Background: Multiple studies in adults have shown that osteochondral allograft transplantation is an effective treatment option for large chondral and osteochondral defects of the knee. Limited outcome data are available on osteochondral allografts in the pediatric and adolescent patient populations.
Purpose: To describe a 28-year experience with osteochondral allograft transplantation in patients younger than 18 years with a focus on subjective outcome measures, return to activities, and allograft survivorship.
Study design: Case series; Level of evidence, 4.

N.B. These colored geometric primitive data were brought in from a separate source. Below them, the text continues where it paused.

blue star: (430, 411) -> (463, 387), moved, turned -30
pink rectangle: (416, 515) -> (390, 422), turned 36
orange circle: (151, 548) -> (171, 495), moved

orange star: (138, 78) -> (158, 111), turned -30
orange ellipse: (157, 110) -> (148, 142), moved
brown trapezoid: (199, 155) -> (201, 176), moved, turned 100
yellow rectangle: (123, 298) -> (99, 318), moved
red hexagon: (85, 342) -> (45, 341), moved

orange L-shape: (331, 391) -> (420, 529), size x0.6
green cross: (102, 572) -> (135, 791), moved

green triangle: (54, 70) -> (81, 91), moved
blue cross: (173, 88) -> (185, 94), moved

Methods: A total of 39 patients (43 knees) underwent fresh osteochondral allograft transplantation for treatment of chondral and osteochondral lesions. Twenty-six male and 17 female knees with a mean age of 16.4 years (range, 11.0-17.9 years) at index surgery were followed-up at a mean of 8.4 years (range, 1.7-27.1 years). Thirty-four knees (79%) had at least 1 previous surgery. The most common underlying causes of the lesions were osteochondritis dissecans (61%), avascular necrosis (16%), and traumatic chondral injury (14%). Mean allograft size was 8.4 cm(2). The most common allograft location was the medial femoral condyle (41.9%), followed by the lateral femoral condyle (35%). Each patient was evaluated with the International Knee Documentation Committee pain, function, and total scores; a modified Merle d'Aubigné-Postel (18-point) scale; and Knee Society function score. Failure was defined as revision osteochondral allograft or conversion to arthroplasty.

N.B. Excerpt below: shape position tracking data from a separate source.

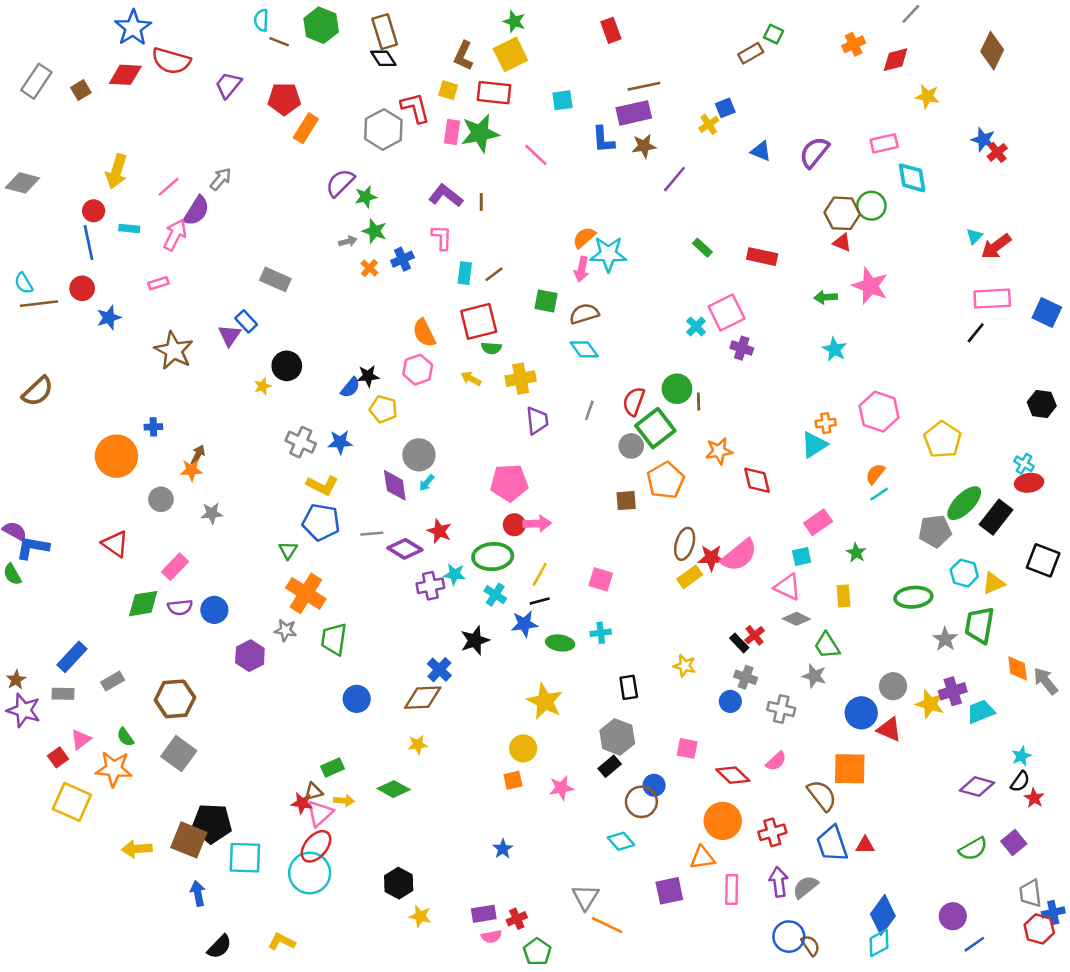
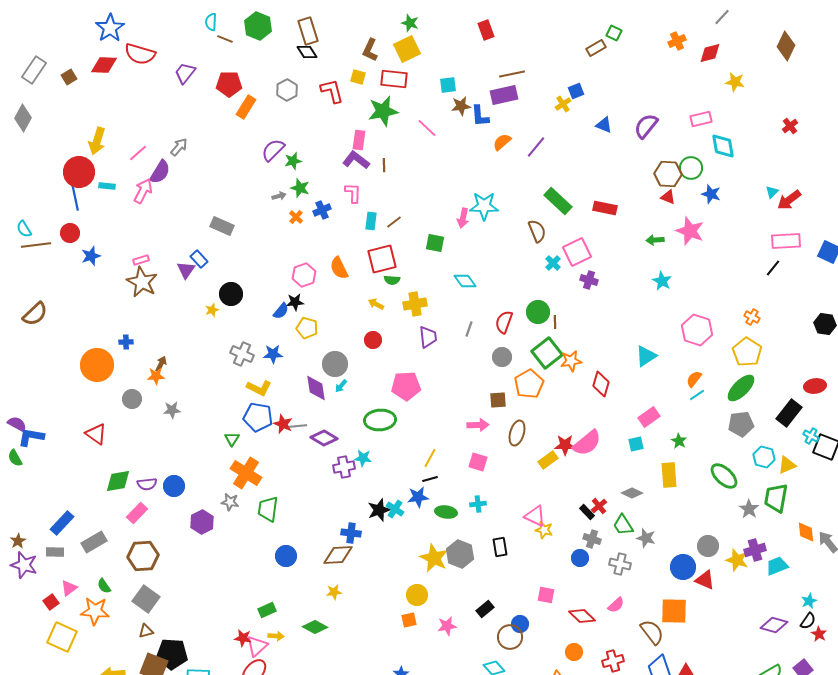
gray hexagon: (383, 129) -> (287, 90), moved, size x0.7
pink rectangle: (452, 132) -> (359, 140), moved
blue star: (983, 140) -> (711, 194), moved
brown star: (644, 146) -> (461, 106), moved
gray diamond: (22, 183) -> (23, 118), moved, turned -76
red circle: (94, 211) -> (79, 172), size x1.8
orange semicircle: (584, 237) -> (502, 142), moved
green rectangle: (702, 248) -> (558, 201), size x1.8
pink rectangle: (158, 283) -> (141, 260), moved
brown semicircle: (584, 314) -> (537, 231), moved, turned 85
pink hexagon: (418, 370) -> (304, 275), moved
orange cross: (826, 423) -> (752, 317), moved, turned 35
green square: (655, 428) -> (547, 353), moved
cyan cross: (1024, 464) -> (811, 436), moved
red diamond: (757, 480) -> (601, 384), turned 30
green ellipse: (964, 503) -> (741, 388), moved
pink arrow: (537, 523) -> (478, 425), moved
red circle: (514, 525) -> (373, 340), moved
red star: (439, 531) -> (283, 424), moved
brown ellipse: (685, 544) -> (517, 433), moved
green ellipse: (493, 557) -> (380, 420), moved
pink rectangle: (175, 567) -> (137, 513), moved
pink triangle: (788, 587) -> (535, 516), moved
cyan cross: (495, 595) -> (395, 509), moved
yellow rectangle: (843, 596) -> (669, 475), size x1.4
green ellipse: (913, 597) -> (724, 476), turned 48
green trapezoid: (827, 645) -> (623, 525), moved
blue cross: (439, 670) -> (351, 533), turned -36
gray rectangle: (113, 681) -> (94, 542), size x1.4
gray hexagon: (617, 737) -> (460, 554), moved
brown triangle: (313, 792) -> (146, 631), moved
orange circle: (723, 821) -> (574, 652), size x0.6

Results: Five knees experienced clinical failure at a median of 2.7 years (range, 1.0-14.7 years). Four failures were salvaged successfully with another osteochondral allograft transplant. One patient underwent prosthetic arthroplasty 8.6 years after revision allograft. Graft survivorship was 90% at 10 years. Of the knees whose grafts were in situ at latest follow-up, 88% were rated good/excellent (18-point scale). The mean International Knee Documentation Committee scores improved from 42 preoperatively to 75 postoperatively, and the Knee Society function score improved from 69 to 89 (both P < .05). Eighty-nine percent of patients reported "extremely satisfied" or "satisfied."
Conclusion: With 88% good/excellent results and 80% salvage rate of clinical failures with an additional allograft, osteochondral allograft transplantation is a useful treatment option in pediatric and adolescent patients.
Keywords: adolescent; cartilage; fresh osteochondral allograft transplantation; knee; osteochondral defect; pediatric.